Hélas, la grève du secteur public des 4 et 5 juin n’a pas été suivie par d’autres actions de la classe ouvrière organisée. Des militants de groupes de gauche organisent les camps sur les places et, à plus d’un titre, organisent le mouvement au jour-le-jour. Mais aucune des grandes organisations, parti ou syndicat, ne met en avant une stratégie pour faire avancer la lutte.
Des comités d’action ou des comités de défense des protestations ont été constitués, mais essentiellement pour faire face aux questions urgentes et ils sont principalement composés de membres de groupes de gauche. Cela laisse la majorité des manifestants sans voix.
Comment faire chuter Erdogan ?
Une stratégie audacieuse est nécessaire pour construire le mouvement avec des assemblées générales et des comités à tous les niveaux : pour défendre les protestations mais aussi pour coordonner la lutte et construire un rapport de force capable de renverser le gouvernement et d’offrir une alternative dans l’intérêt des travailleurs, des jeunes et pauvres. Au lieu de laisser l’espace à Erdogan pour mobiliser le soutien des conservateurs sur des thèmes religuieux, un tel mouvement pourrait porter atteinte à ce soutien et gagner la faveur de tous ceux qui souffrent de la politique antisociale d’Erdogan en développant des revendication portant sur l’emploi, l’arrêt des privatisations, les conditions de travail, le logement,…
Malheureusement, même à gauche, les revendications défendues sont assez limitées et portent sur la défense du Parc Gezi, sur le respect des droits démocratiques et sur la condamnation des responsables des brutalités policières. Tout cela doit être défendu, mais limiter le mouvement à ces questions – sans développer les questions sociales – sacrifie la stratégie nécessaire pour se battre efficacement pour les aspirations qui ont conduit les masses à descendre dans les rues.

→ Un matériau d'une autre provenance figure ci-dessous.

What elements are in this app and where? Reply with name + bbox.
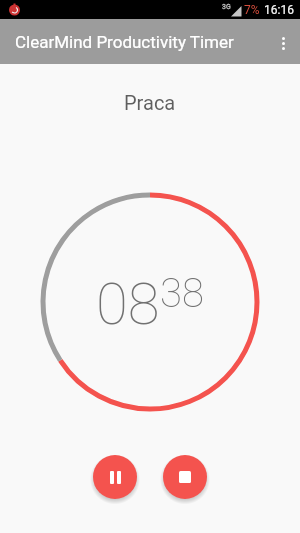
staticText: 16:16 [264,3,294,17]
staticText: 7% [244,3,260,17]
button[interactable] [282,37,285,50]
staticText: ClearMind Productivity Timer [15,32,234,52]
staticText: 08 [96,270,160,338]
staticText: 38 [160,270,204,317]
staticText: 3G [222,3,231,11]
staticText: Praca [124,91,176,114]
button[interactable] [93,455,137,499]
button[interactable] [163,455,207,499]
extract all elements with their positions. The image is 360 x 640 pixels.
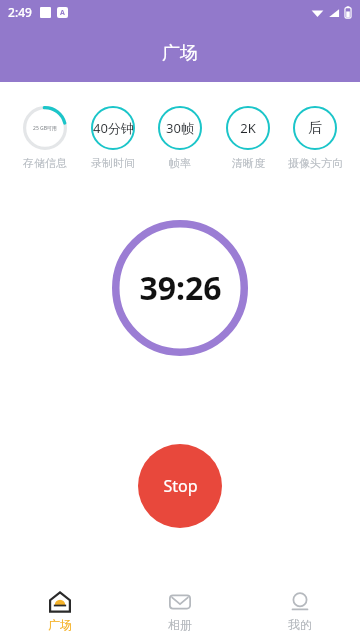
staticText: 39:26 (139, 266, 222, 310)
staticText: 25 GB可用 (33, 125, 57, 132)
staticText: 广场 (162, 42, 198, 65)
staticText: 摄像头方向 (288, 156, 343, 170)
staticText: Stop (163, 475, 198, 497)
staticText: 录制时间 (91, 156, 135, 170)
staticText: 2:49 (8, 4, 32, 20)
staticText: 2K (240, 119, 256, 137)
other: 我的 (289, 591, 311, 613)
staticText: 相册 (168, 617, 192, 632)
button[interactable]: Stop (138, 444, 222, 528)
button[interactable]: 40分钟 (82, 106, 144, 170)
button[interactable]: 30帧 (149, 106, 211, 170)
other: 相册 (169, 591, 191, 613)
button[interactable]: 广场 (0, 582, 120, 640)
button[interactable]: 25 GB可用 (14, 106, 76, 170)
staticText: 30帧 (166, 119, 194, 137)
button[interactable]: 我的 (240, 582, 360, 640)
staticText: 后 (308, 119, 322, 137)
other: 广场 (49, 591, 71, 613)
staticText: A (60, 8, 65, 18)
staticText: 帧率 (169, 156, 191, 170)
staticText: 清晰度 (232, 156, 265, 170)
button[interactable]: 相册 (120, 582, 240, 640)
staticText: 我的 (288, 617, 312, 632)
staticText: 广场 (48, 617, 72, 632)
button[interactable]: 后 (284, 106, 346, 170)
staticText: 40分钟 (93, 119, 134, 137)
button[interactable]: 2K (217, 106, 279, 170)
staticText: 存储信息 (23, 156, 67, 170)
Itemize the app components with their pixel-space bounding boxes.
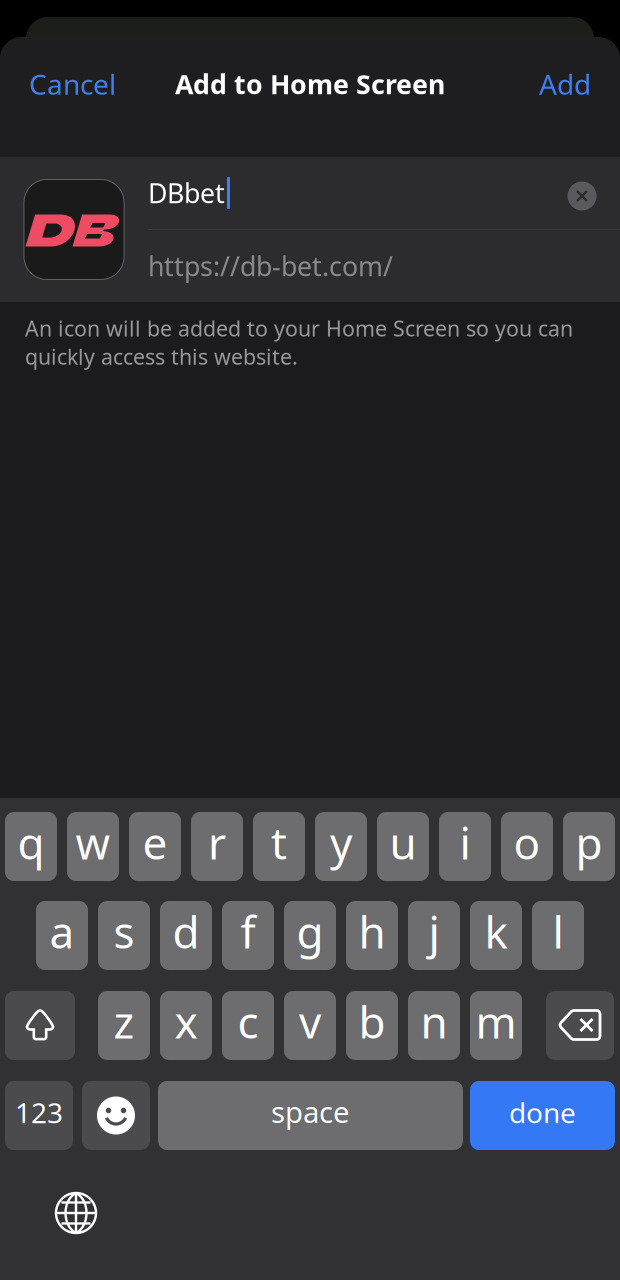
button[interactable]: Clear text bbox=[562, 171, 606, 215]
staticText: n bbox=[420, 992, 448, 1051]
button[interactable]: v bbox=[284, 991, 336, 1060]
staticText: Cancel bbox=[29, 65, 116, 103]
button[interactable]: b bbox=[346, 991, 398, 1060]
staticText: Add bbox=[539, 65, 591, 103]
button[interactable]: i bbox=[439, 812, 491, 881]
button[interactable]: Shift bbox=[5, 991, 75, 1060]
staticText: x bbox=[174, 992, 198, 1051]
staticText: s bbox=[114, 902, 134, 961]
staticText: y bbox=[330, 813, 352, 872]
button[interactable]: y bbox=[315, 812, 367, 881]
button[interactable]: n bbox=[408, 991, 460, 1060]
button[interactable]: Emoji bbox=[82, 1081, 150, 1150]
staticText: done bbox=[509, 1094, 576, 1131]
button[interactable]: w bbox=[67, 812, 119, 881]
button[interactable]: j bbox=[408, 901, 460, 970]
button[interactable]: p bbox=[563, 812, 615, 881]
staticText: w bbox=[76, 813, 110, 872]
staticText: Add to Home Screen bbox=[175, 66, 445, 102]
staticText: p bbox=[576, 813, 602, 872]
button[interactable]: h bbox=[346, 901, 398, 970]
staticText: 123 bbox=[15, 1094, 63, 1131]
staticText: q bbox=[18, 813, 44, 872]
button[interactable]: k bbox=[470, 901, 522, 970]
button[interactable]: Space bbox=[158, 1081, 463, 1150]
staticText: An icon will be added to your Home Scree… bbox=[25, 314, 573, 371]
staticText: c bbox=[238, 992, 258, 1051]
button[interactable]: Next keyboard bbox=[54, 1191, 98, 1235]
button[interactable]: Done bbox=[470, 1081, 615, 1150]
button[interactable]: a bbox=[36, 901, 88, 970]
button[interactable]: c bbox=[222, 991, 274, 1060]
button[interactable]: f bbox=[222, 901, 274, 970]
staticText: i bbox=[460, 813, 470, 872]
button[interactable]: t bbox=[253, 812, 305, 881]
staticText: https://db-bet.com/ bbox=[148, 248, 393, 284]
button[interactable]: Cancel bbox=[25, 55, 120, 113]
staticText: j bbox=[428, 902, 440, 961]
staticText: h bbox=[358, 902, 386, 961]
staticText: o bbox=[514, 813, 540, 872]
button[interactable]: Add bbox=[535, 55, 595, 113]
staticText: e bbox=[142, 813, 168, 872]
button[interactable]: u bbox=[377, 812, 429, 881]
staticText: z bbox=[114, 992, 134, 1051]
button[interactable]: d bbox=[160, 901, 212, 970]
button[interactable]: o bbox=[501, 812, 553, 881]
staticText: k bbox=[484, 902, 508, 961]
button[interactable]: z bbox=[98, 991, 150, 1060]
staticText: b bbox=[358, 992, 386, 1051]
button[interactable]: e bbox=[129, 812, 181, 881]
staticText: a bbox=[50, 902, 74, 961]
staticText: l bbox=[552, 902, 564, 961]
staticText: DBbet bbox=[148, 175, 225, 211]
staticText: space bbox=[271, 1092, 350, 1131]
button[interactable]: q bbox=[5, 812, 57, 881]
button[interactable]: x bbox=[160, 991, 212, 1060]
staticText: d bbox=[172, 902, 200, 961]
button[interactable]: r bbox=[191, 812, 243, 881]
staticText: f bbox=[240, 902, 256, 961]
button[interactable]: Numbers bbox=[5, 1081, 73, 1150]
button[interactable]: m bbox=[470, 991, 522, 1060]
staticText: g bbox=[296, 902, 324, 961]
button[interactable]: Delete bbox=[546, 991, 614, 1060]
staticText: v bbox=[299, 992, 321, 1051]
button[interactable]: l bbox=[532, 901, 584, 970]
button[interactable]: g bbox=[284, 901, 336, 970]
staticText: r bbox=[208, 813, 226, 872]
button[interactable]: s bbox=[98, 901, 150, 970]
staticText: m bbox=[476, 992, 516, 1051]
staticText: t bbox=[271, 813, 287, 872]
staticText: u bbox=[390, 813, 416, 872]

La majorité des manifestants sont des jeunes, éloignés de tous partis. Ce vide doit être rempli par la création d’un nouveau parti de masse démocratique, armé d’un programme socialiste et où les forces de gauche existantes (HDK, Halk Evleri, etc.) pourraient collaborer.
Le nombre de manifestants était légèrement à la baisse ce lundi 10 juin. Erdogan cherche à exploiter cette faiblesse pour reprendre le contrôle de la situation, mais cela peut à son tour provoquer une nouvelle vague de luttes.
Sosyalist Alternatif (CIO-Turquie) plaide pour protester aujourd’hui contre les attaques de la police et pour l’organisation de manifestations de masse dans toutes les villes samedi prochain, avant une manifestation nationale le dimanche à Istanbul afin de riposter contre la tentative de démonstration de force d’Erdogan. Cela pourrait préparer le terrain pour une grève générale – des secteurs privé et public – d’une journée en tant qu’étape ultérieure du mouvement.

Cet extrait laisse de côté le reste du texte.